Dezember 2003 im Hinblick auf die Versorgungsbezüge nur den halben Beitragssatz vorgesehen habe, sei diese
Regelung ihrerseits als systemwidrig zu erachten gewesen, weil sie eine durch sachliche Gründe nicht zu
rechtfertigende Privilegierung der Pflichtversicherten gegenüber freiwillig Krankenversicherten, die zuvor bereits den
vollen Beitragssatz auf Versorgungsbezüge zu zahlen gehabt hätten, dargestellt habe (vgl. BSG am angegebenen
Ort). Das BSG hat in dieser Entscheidung ferner betont, dass es den vom Kläger geltend gemachten
Hälftigkeitsgrundsatz in dieser Allgemeinheit im Sozialrecht nicht gebe.
Für die Erhöhung der Beitragslast bei den Pflichtversicherten gebe es sachliche Gründe, die bereits die
Rechtsentwicklung der letzten Jahrzehnte beeinflusst habe. Diese Entwicklung sei von dem Grundgedanken bestimmt
gewesen, jüngere Krankenversicherte von der Finanzierung des höheren Aufwandes für Rentner zu entlasten und die
Rentner entsprechend ihrem Einkommen verstärkt zur Finanzierung heranzuziehen. Diese Erwägungen hielten sich im
Bereich dessen, was dem weiten Gestaltungsspielraum des Gesetzgebers im Bereich des Rechts der sozialen
Sicherung zuzuordnen sei.
Die im Vergleich zu den Beziehern von Renten und Landabgaberenten nach dem Gesetz über die Alterssicherung der
Landwirte ungünstige Regelung beinhalte keinen Verstoß gegen das Gleichbehandlungsgebot.
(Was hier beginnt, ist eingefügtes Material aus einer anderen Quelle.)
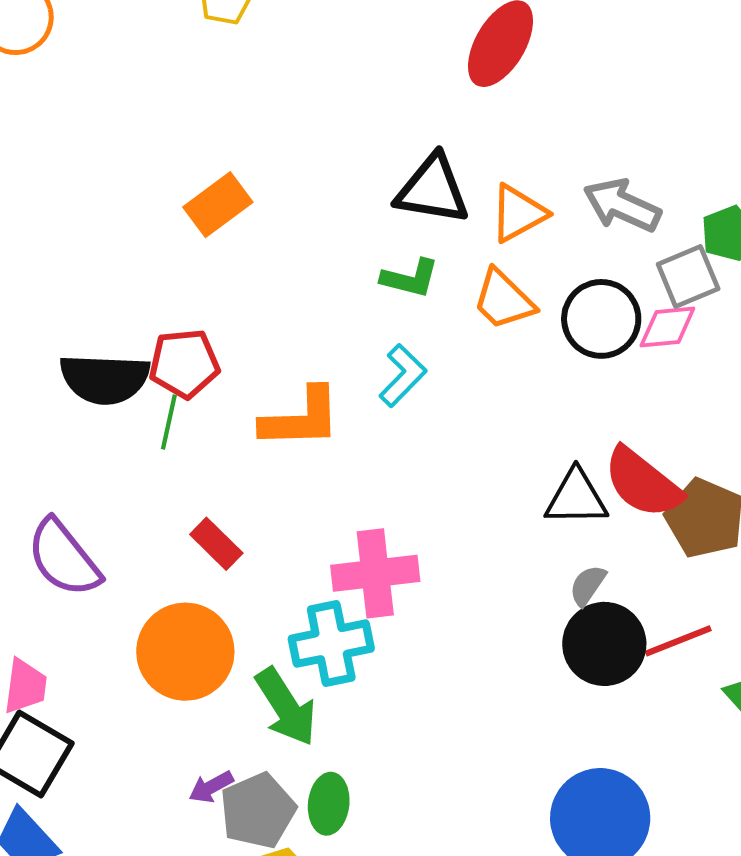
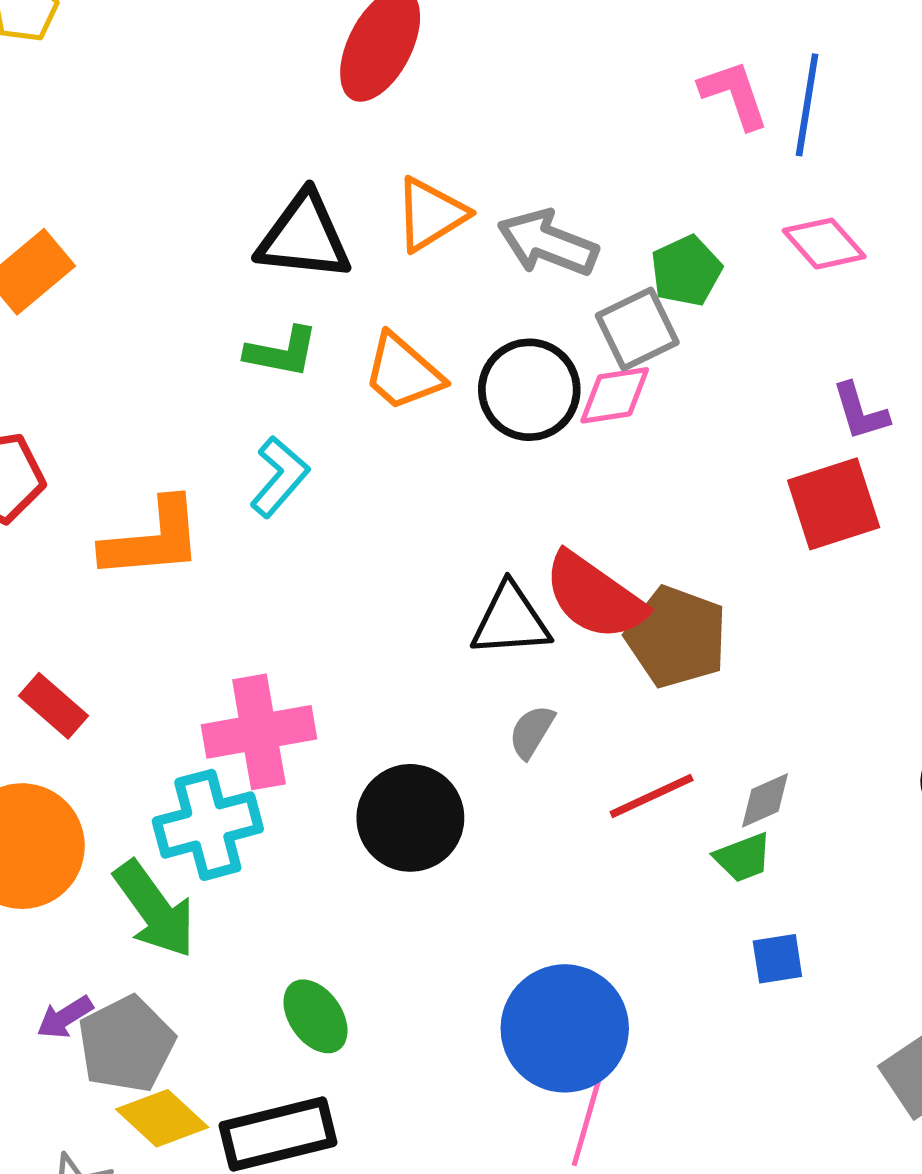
orange triangle: (518, 213) -> (431, 214), moved
black circle: (604, 644) -> (410, 818), moved
green ellipse: (329, 804) -> (316, 1016), moved, turned -38

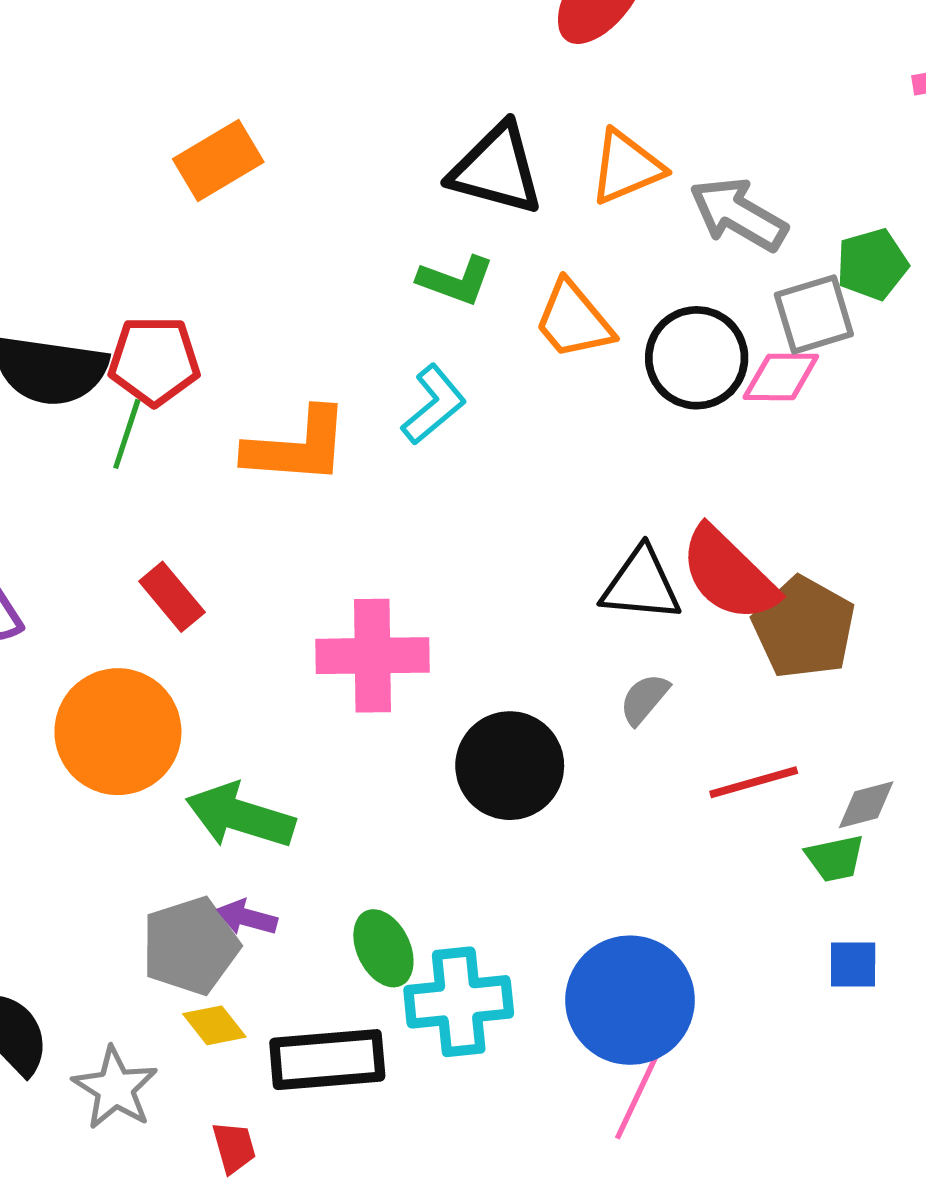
cyan cross: (208, 825) -> (459, 1002), moved
green arrow: (155, 909) -> (240, 816), turned 134
purple arrow: (65, 1017) -> (247, 918), moved, turned 38
yellow diamond: (162, 1118) -> (214, 1025), size x0.7

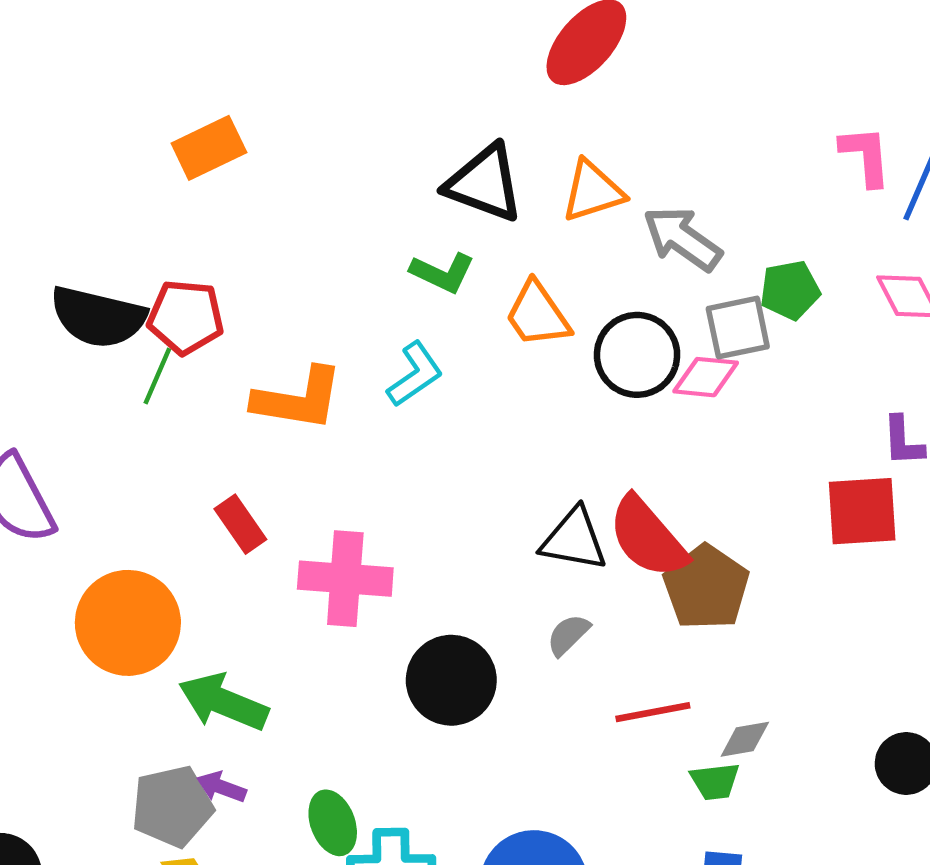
orange rectangle: (218, 160) -> (209, 148), moved
red rectangle: (172, 597) -> (240, 524), moved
Denn die Finanzierung
der sozialen Sicherung der Landwirte folge anderen Gesichtspunkten als sie im übrigen Bereich der sozialen
Sicherung vorzufinden seien. Diese rechtfertigten die Ungleichbehandlung.
Ebenso wenig würden durch die Neuregelungen Vertrauensschutzgesichtspunkte verletzt. Das folge bereits daraus,
dass das Bundesverfassungsgericht in der Vergangenheit bereits darauf hingewiesen habe, dass die unterschiedliche
Behandlung von Pflichtversicherten und freiwillig Versicherten im Hinblick auf die Bemessung von Beiträgen in der
Krankenversicherung nicht gerechtfertigt sei und es dem Gesetzgeber aufgegeben habe, Neuregelungen vorzusehen.
Der erkennende Senat hält diese Erwägungen des BSG für überzeugend und sieht keine Veranlassung, von dieser als
gefestigt anzusehenden höchstrichterlichen Rechtsprechung abzuweichen.
Ist demnach die Erhebung von Beiträgen auf die kapitalisierte Lebensversicherung sowohl dem Grunde als auch der
Höhe nach rechtmäßig, hat der Kläger keinen Anspruch auf die Erstattung der insoweit gezahlten Beiträge zur
Kranken- und Pflegeversicherung.
Die Kostenentscheidung folgt aus § 193 SGG.
Es hat keine Veranlassung bestanden, die Revision zuzulassen.